The director of the InTerLUD program is confident about the adaptability of the inhabitants of Paris and its region: “All the actors are enthusiastic and have a strong desire to play the game and make their contributions. With a collaborative and co-construction approach, which is part of the post-Games period, it is possible to prepare for constraints, to innovate to find solutions and to work together by sharing information”.

However, the testimonies 20 minutes was able to garner lack that touch of optimism. Daniel, a craftsman, who works very regularly in Paris, talks about ceasing his activity during the Olympics: “I get there from the A13, I come from the western suburbs. It’s going to be hell.”

Philippe is even more radical. “I’m closing my company at the end of 2023 or in the first quarter of 2024, I’m fed up with all that: 5 to 6 hours a day by car to visit the construction sites in progress and those to come… It’s too much, after the Covid, it’s time to change your life! “. The director of the InTerLUD program wishes to recall that “it is those who have brought Paris to life during the confinement who are tested by these Games, they know how to work in a very constrained environment on a daily basis”. May be too much.

The latest editions, an example to draw inspiration from

For InTerLUD, the time is now for practical cases: “We must quickly switch to operations and find solutions for people, so that they know how to organize themselves, what the access conditions will be and of circulation”, maintains Jean-André Lasserre. For Jacques, on the other hand, these Olympic routes are nothing less than a privatization of public space. “People who use their car to go to work (often under duress) will struggle for months in extra traffic jams. Where has the sense of collective interest gone? Why have suburban citizens become second-class people? Should we hope for a return of “yellow vests”? “, he protests.

Jean-André Lasserre pleads for a “collaborative intelligence”. “We look at what happened in London. We are thinking of an impact study before and after the Games”. Jonas, another reader of 20 minutes also argues for this scenario. “I live in the inner suburbs and I have a car that I try to use the least, because of the many traffic jams. It therefore seems essential to me to eventually reduce the number of voices on the main roads, peripherals included, so that only people who have no other alternatives take the car”.

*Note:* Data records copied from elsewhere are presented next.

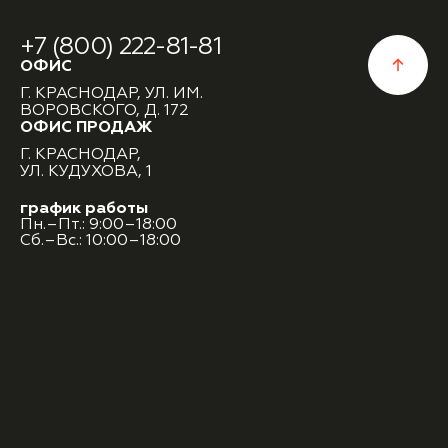
+7 (800) 222-81-81
ОФИС
Г. КРАСНОДАР, УЛ. ИМ.
ВОРОВСКОГО, Д. 172
ОФИС ПРОДАЖ
Г. КРАСНОДАР,
УЛ. КУДУХОВА, 1
график работы
Пн.–Пт.: 9:00–18:00
Сб.–Вс.: 10:00–18:00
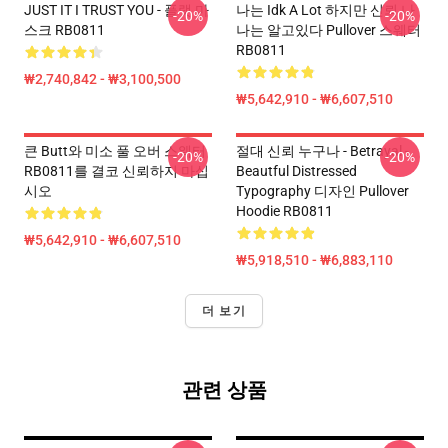
JUST IT I TRUST YOU - 플랫 마
나는 Idk A Lot 하지만 신뢰 나
-20%
-20%
스크 RB0811
나는 알고있다 Pullover 스웨터
RB0811
₩2,740,842 - ₩3,100,500
₩5,642,910 - ₩6,607,510
큰 Butt와 미소 풀 오버 스웨터
절대 신뢰 누구나 - Betrayal -
-20%
-20%
RB0811를 결코 신뢰하지 마십
Beautful Distressed
시오
Typography 디자인 Pullover
Hoodie RB0811
₩5,642,910 - ₩6,607,510
₩5,918,510 - ₩6,883,110
더 보기
관련 상품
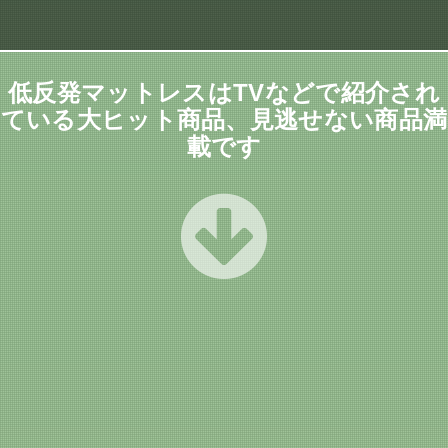
低反発マットレスはTVなどで紹介され
ている大ヒット商品、見逃せない商品満
載です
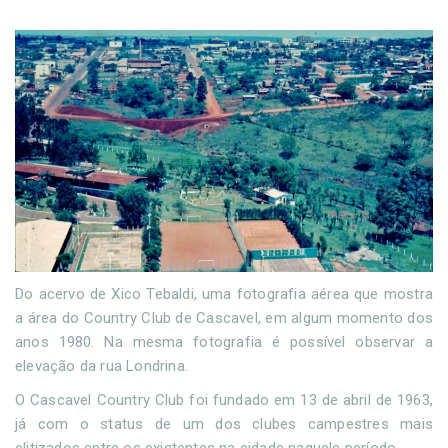
Do acervo de Xico Tebaldi, uma fotografia aérea que mostra
a área do Country Club de Cascavel, em algum momento dos
anos 1980. Na mesma fotografia é possível observar a
elevação da rua Londrina.
O Cascavel Country Club foi fundado em 13 de abril de 1963,
já com o status de um dos clubes campestres mais
elitizados entre os existentes na cidade naquele período.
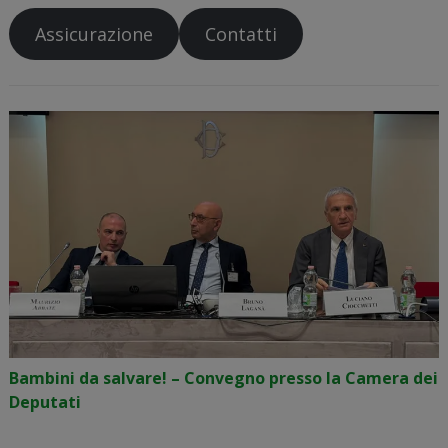
Assicurazione
Contatti
Bambini da salvare! – Convegno presso la Camera dei
Deputati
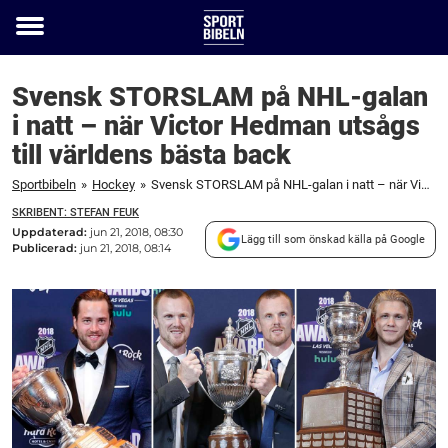
Toggle
menu
Svensk STORSLAM på NHL-galan
i natt – när Victor Hedman utsågs
till världens bästa back
Sportbibeln
»
Hockey
»
Svensk STORSLAM på NHL-galan i natt – när Victor Hedman utsågs till världens bästa back
SKRIBENT: STEFAN FEUK
Uppdaterad:
jun 21, 2018, 08:30
Lägg till som önskad källa på Google
Publicerad:
jun 21, 2018, 08:14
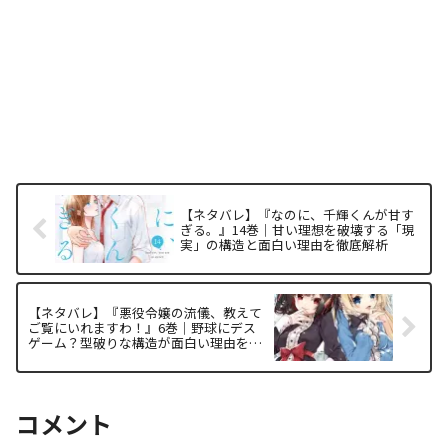
【ネタバレ】『なのに、千輝くんが甘す
ぎる。』14巻｜甘い理想を破壊する「現
実」の構造と面白い理由を徹底解析
【ネタバレ】『悪役令嬢の流儀、教えて
ご覧にいれますわ！』6巻｜野球にデス
ゲーム？型破りな構造が面白い理由を徹
底解析
コメント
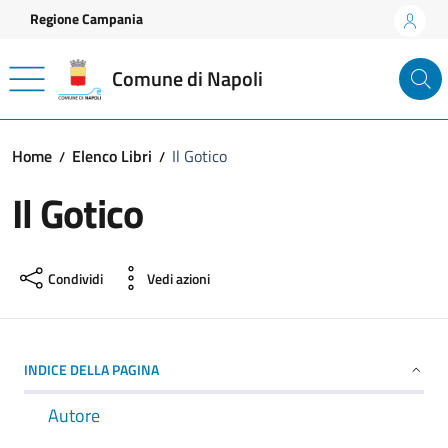
Vai ai contenuti
Vai al footer
Regione Campania
Comune di Napoli
Home
Elenco Libri
Il Gotico
Il Gotico
Condividi
Vedi azioni
INDICE DELLA PAGINA
Autore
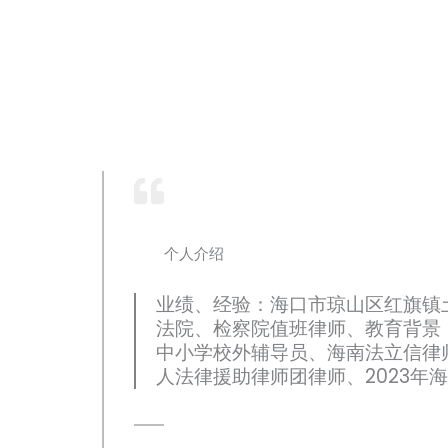
个人介绍
业绩、经验：海口市琼山区红旗镇土
法院、检察院值班律师、教育背景
中小学校外辅导员、海南法立信律师事
人法律援助律师团律师、2023年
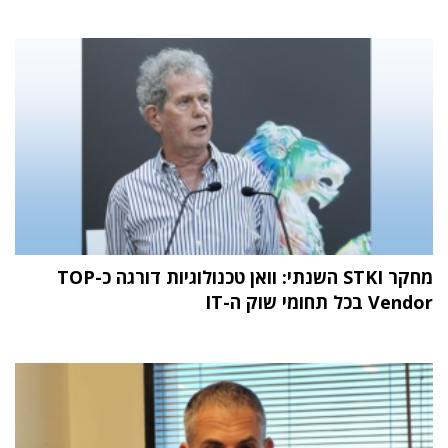
מחקר STKI השנתי: וואן טכנולוגיות דורגה כ-TOP
Vendor בכל תחומי שוק ה-IT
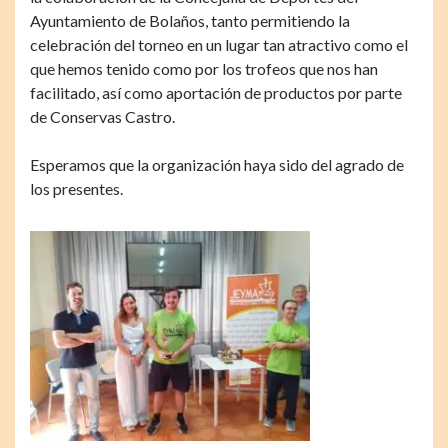
Ayuntamiento de Bolaños, tanto permitiendo la
celebración del torneo en un lugar tan atractivo como el
que hemos tenido como por los trofeos que nos han
facilitado, así como aportación de productos por parte
de Conservas Castro.
Esperamos que la organización haya sido del agrado de
los presentes.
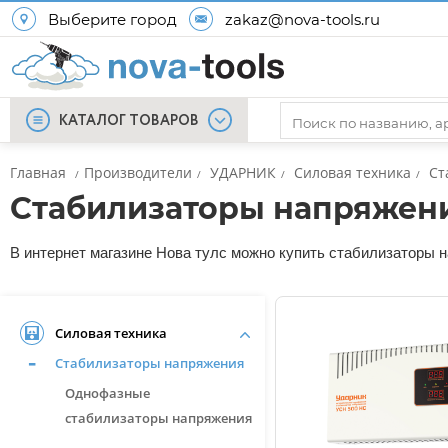
Выберите город
zakaz@nova-tools.ru
КАТАЛОГ ТОВАРОВ
Главная
Производители
УДАРНИК
Силовая техника
Ст
/
/
/
/
Стабилизаторы напряже
В интернет магазине Нова тулс можно купить стабилизаторы н
Силовая техника
Стабилизаторы напряжения
Однофазные
стабилизаторы напряжения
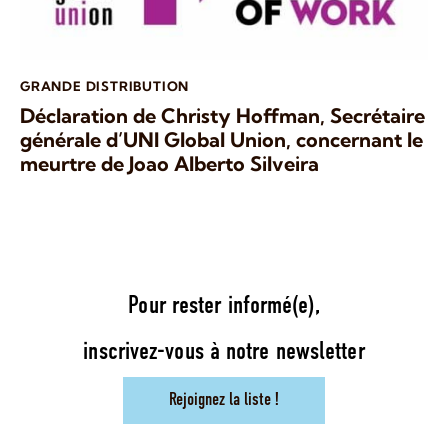
GRANDE DISTRIBUTION
Déclaration de Christy Hoffman, Secrétaire
générale d’UNI Global Union, concernant le
meurtre de Joao Alberto Silveira
Pour rester informé(e),
inscrivez-vous à notre newsletter
Rejoignez la liste !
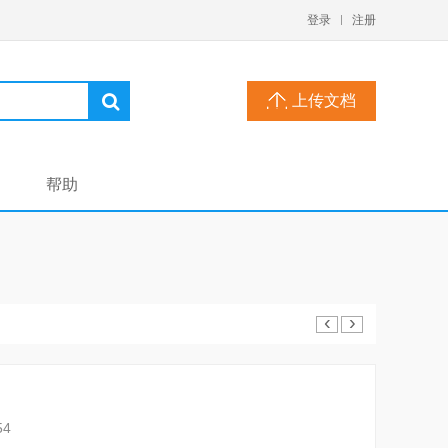
登录
注册
上传文档
帮助
‹
›
54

“In London, the survey showed that a number of economic operators maintained the organizations and practices that they had launched within the framework of the Games, narrates the director of InTerLUD. When we look at the feedback on London, the issue of information before and during the Games proved to be essential”.

A year and a half before the Olympic Games in Paris, the anticipation seems to be on everyone’s lips to succeed in this XXL bet as well as possible, for the participants in the great raout, but also for the Ile-de-France residents. “Because, as Florent Bardon reminded us, it is not just the spectators of the Olympic Games, there are obviously all the inhabitants of Île-de-France who will continue their lives at the same time”.